When an employee elects to work for a public sector employer, the individual should be prepared for public scrutiny of their salary. A sunshine list is something that the Government of Newfoundland & Labrador should embrace, and self-publish each year. Transparency encourages accountability, and taxpayers have a right to know how the public purse is spent.
Payroll costs make up a significant portion of the operating expenses of an organization so it is very important that public sector pay be transparent. If an employee is opposed to this, then the individual should go work in the private sector where salary data is not open to “freedom of information access requests”.
In 1990, Ontario introduced Pay Equity legislation to make it mandatory that employers provide equal pay to both genders for equal work. It also established the Pay Equity Commission that is responsible for advocating for pay equity in the workplace, and enforcing employers to comply. Best practice tools and case studies are provided by the Pay Equity Commission to support employers in measuring pay equity and increasing pay equity in the workplace.
As a result of the Telegram’s reporter, James McLeod, publishing the individual names of those making $100K or more in Newfoundland & Labrador’s Sunshine List, this conversation has hit public debate. It is only because individual names were included on this list that we have visibility to the gender disparity of top earners at Nalcor. It is not acceptable that 96% of Nalcor’s top earners are men, and that only two of its top 50 earners are women.

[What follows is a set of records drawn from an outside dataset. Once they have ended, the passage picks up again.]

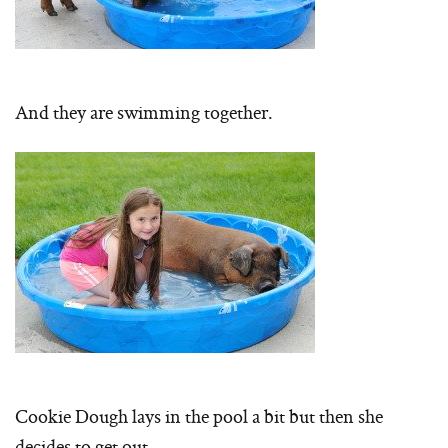
And they are swimming together.
Cookie Dough lays in the pool a bit but then she
decides to get out…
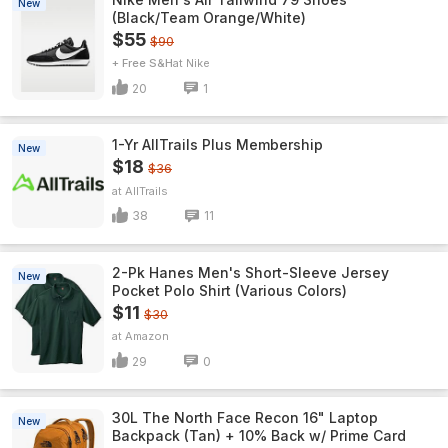
New
(Black/Team Orange/White)
$55
$90
+ Free S&H
Nike
20
1
1-Yr AllTrails Plus Membership
New
$18
$36
AllTrails
38
11
2-Pk Hanes Men's Short-Sleeve Jersey
New
Pocket Polo Shirt (Various Colors)
$11
$30
Amazon
29
0
30L The North Face Recon 16" Laptop
New
Backpack (Tan) + 10% Back w/ Prime Card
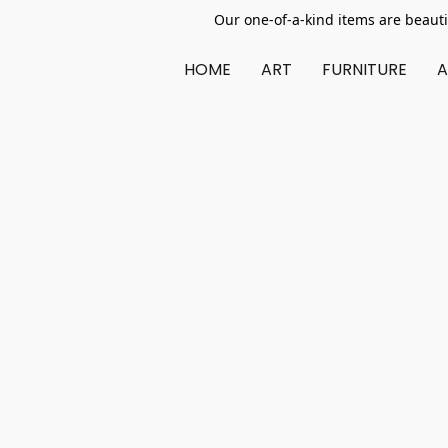
Our one-of-a-kind items are beauti
HOME
ART
FURNITURE
A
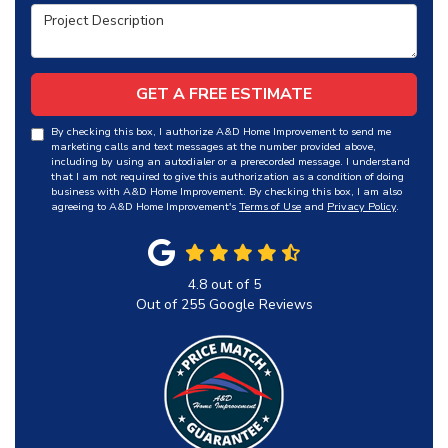
Project Description
GET A FREE ESTIMATE
By checking this box, I authorize A&D Home Improvement to send me
marketing calls and text messages at the number provided above,
including by using an autodialer or a prerecorded message. I understand
that I am not required to give this authorization as a condition of doing
business with A&D Home Improvement. By checking this box, I am also
agreeing to A&D Home Improvement's
Terms of Use
and
Privacy Policy
.
4.8
out of
5
Out of
255
Google Reviews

Memorial University has one of the highest female enrollment rates of engineers across the country; in 2013, first-year enrollments were 29% female students in engineering. According to Catalyst research, men are two to three times more likely to be in a senior management position than women, with women holding 35.5% of all management positions and 33.3% of all senior management positions. So, by this benchmark alone, this shows a major gender gap at Nalcor.
Nalcor’s management team has certainly failed to prioritize gender equity at the senior leadership level despite having a diversity committee for a number of years. It is reasonable to ask if pay equity exists at Nalcor for positions at a comparable job level.
Pay equity is something that all employers should self-audit. Pay equity can be tracked by performing job evaluation to assign points to positions based on compensable factors such as education, level of experience, work conditions, and other responsibilities. Yes, there are certain job classes that are more female or male-dominated, and these are the positions that specifically should be compared at an equal job level.
Employers need to regularly assess pay equity to compare positions at the same job level based on a systematic job evaluation to ensure equal pay for equal work for all diversity groups. A pay equity plan can be created as needed.
Diverse workplaces are more creative and make better decisions overall. It is worth asking whether the taxpayers of Newfoundland & Labrador would be burdened by an over-budget and overdue Muskrat Falls Project with $3 billion dollars of cost overruns if more females were included on Nalcor’s senior management team. Would the Muskrat Falls Project have been planned and executed in the same way if there was greater diversity at the top?
It is likely that diversity would have encouraged more debate, and perhaps more caution would have been exercised. A Greater representation of females on the senior management team may have completely changed the decisions made, and perhaps the current state of this project. Perhaps more females on the senior management team would have resulted in less taxpayer money gambled on this mega project?
It is worth asking these questions. Diversity changes the corporate culture and outcomes for our local communities, our children, and the trajectory of the economy that we all need to work and live in.